And the estimable and attractive woman beckoned him, with her loveliest smile, to sit beside the sofa, on a low stool.
It made Johannes feel as if he had been brought, nearly benumbed, into a warm room. Pleasant tinglings coursed down his back, and a fine feeling of contentment and security came over him. The countess rested her soft, delicate hand upon his own, and looked into his eyes, kindly. How beautiful she was! And what a sweet, caressing voice she had! All the distress of those recent days was more than amended.
"I am going to speak to you, my dear Johannes, as if you were much older than you are. You really do seem to me older and wiser than your years would lead one to expect."
Johannes was charmed.
"You must know, then, that my life has been full of suffering. Sorrow has been, so to speak, my constant companion, from earliest youth."
Johannes' heart was aglow with compassion.
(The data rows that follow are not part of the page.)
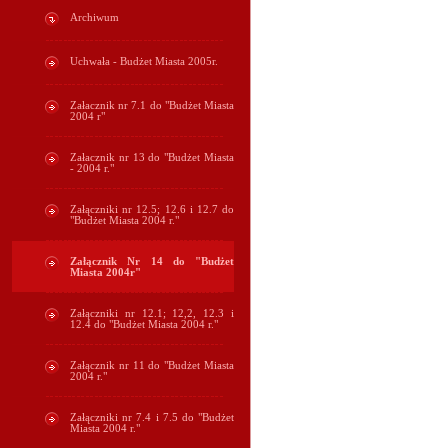
Archiwum
Uchwała - Budżet Miasta 2005r.
Załacznik nr 7.1 do "Budżet Miasta
2004 r"
Załacznik nr 13 do "Budżet Miasta
- 2004 r."
Załączniki nr 12.5; 12.6 i 12.7 do
"Budżet Miasta 2004 r."
Załącznik Nr 14 do "Budżet
Miasta 2004r"
Załączniki nr 12.1; 12,2, 12.3 i
12.4 do "Budżet Miasta 2004 r."
Załącznik nr 11 do "Budżet Miasta
2004 r."
Załączniki nr 7.4 i 7.5 do "Budżet
Miasta 2004 r."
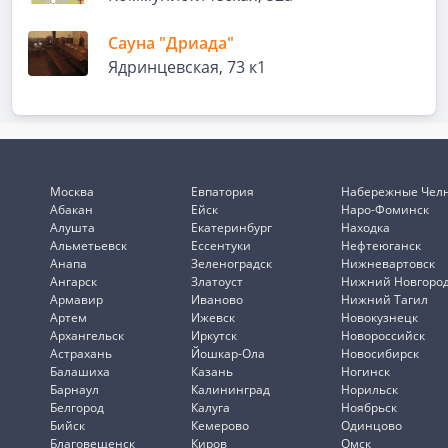
Сауна "Дриада"
Ядринцевская, 73 к1
Москва
Евпатория
Набережные Чел
Абакан
Ейск
Наро-Фоминск
Алушта
Екатеринбург
Находка
Альметьевск
Ессентуки
Нефтеюганск
Анапа
Зеленоградск
Нижневартовск
Ангарск
Златоуст
Нижний Новгоро
Армавир
Иваново
Нижний Тагил
Артем
Ижевск
Новокузнецк
Архангельск
Иркутск
Новороссийск
Астрахань
Йошкар-Ола
Новосибирск
Балашиха
Казань
Ногинск
Барнаул
Калининград
Норильск
Белгород
Калуга
Ноябрьск
Бийск
Кемерово
Одинцово
Благовещенск
Киров
Омск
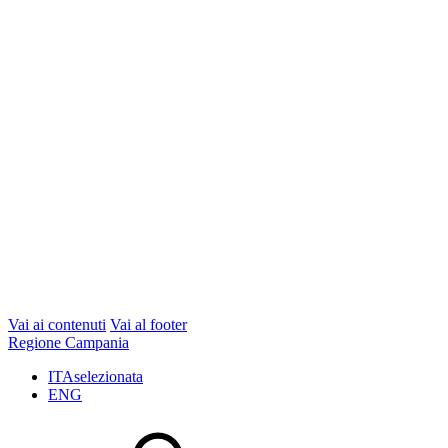
Vai ai contenuti
Vai al footer
Regione Campania
ITA
selezionata
ENG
In well-chosen words, and in the flowing English that Johannes more admired than comprehended, the lady continued:
"My marriage was very unhappy. Constrained by my parents I married a rich man whom I did not love. He is dead now. I will not speak any evil of him."
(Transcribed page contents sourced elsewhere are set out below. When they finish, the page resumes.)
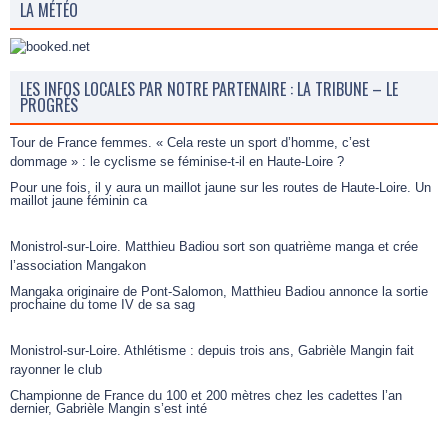
LA MÉTÉO
LES INFOS LOCALES PAR NOTRE PARTENAIRE : LA TRIBUNE – LE
PROGRÈS
Tour de France femmes. « Cela reste un sport d’homme, c’est
dommage » : le cyclisme se féminise-t-il en Haute-Loire ?
Pour une fois, il y aura un maillot jaune sur les routes de Haute-Loire. Un
maillot jaune féminin ca
Monistrol-sur-Loire. Matthieu Badiou sort son quatrième manga et crée
l’association Mangakon
Mangaka originaire de Pont-Salomon, Matthieu Badiou annonce la sortie
prochaine du tome IV de sa sag
Monistrol-sur-Loire. Athlétisme : depuis trois ans, Gabrièle Mangin fait
rayonner le club
Championne de France du 100 et 200 mètres chez les cadettes l’an
dernier, Gabrièle Mangin s’est inté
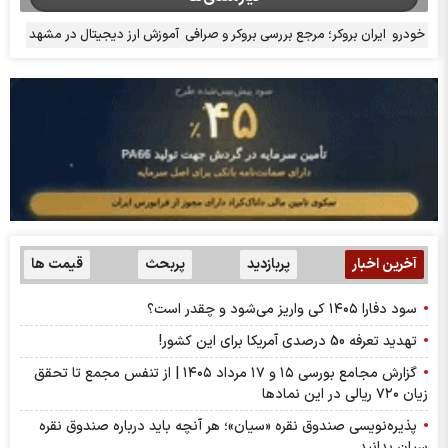
خودرو
ایران بروکر؛ مرجع بررسی بروکر و صرافی
آموزش ارز دیجیتال در مشهد
آخرین اخبار
پربازدید
پربحث
قیمت ها
سود دفارا ۱۴۰۵ کی واریز می‌شود و چقدر است؟
تهدید تعرفه 50 درصدی آمریکا برای این کشور!
گزارش مجامع بورسی ۱۵ و ۱۷ مرداد ۱۴۰۵ | از تنفس مجمع تا تحقق
زیان ۷۲۰ ریالی در این نماد‌ها
پذیره‌نویسی صندوق نقره «سیان»؛ هر آنچه باید درباره صندوق نقره
سیان بدانید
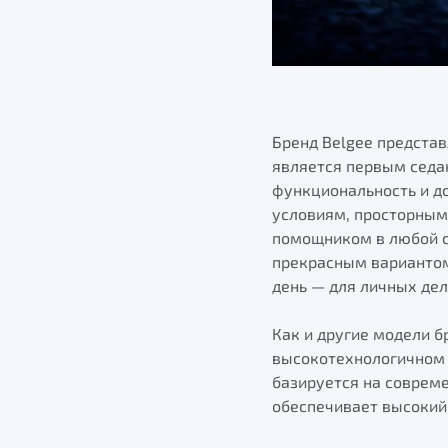
Бренд Belgee предста
является первым седан
функциональность и д
условиям, просторным 
помощником в любой с
прекрасным вариантом
день — для личных дел
Как и другие модели б
высокотехнологичном 
базируется на совреме
обеспечивает высокий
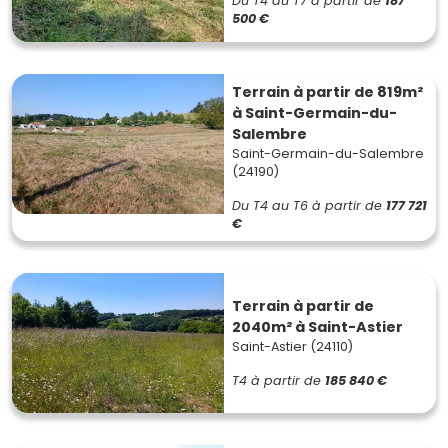
Du T4 au T7
à partir de
187
500 €
Terrain à partir de 819m²
à Saint-Germain-du-
Salembre
Saint-Germain-du-Salembre
(24190)
Du T4 au T6
à partir de
177 721
€
Terrain à partir de
2040m² à Saint-Astier
Saint-Astier (24110)
T4
à partir de
185 840 €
Johannes that instant made up his mind to a certainty that the man had been a wretch.
"Neither will I trouble you with the story of all our misery. It suffices to say that we did not belong to each other, and each embittered the other's life. After six years of torture—it was nothing else—something happened ... what usually happens in such cases.... Do you understand?"
Johannes, greatly to his vexation, did not understand, and he felt himself to be very stupid.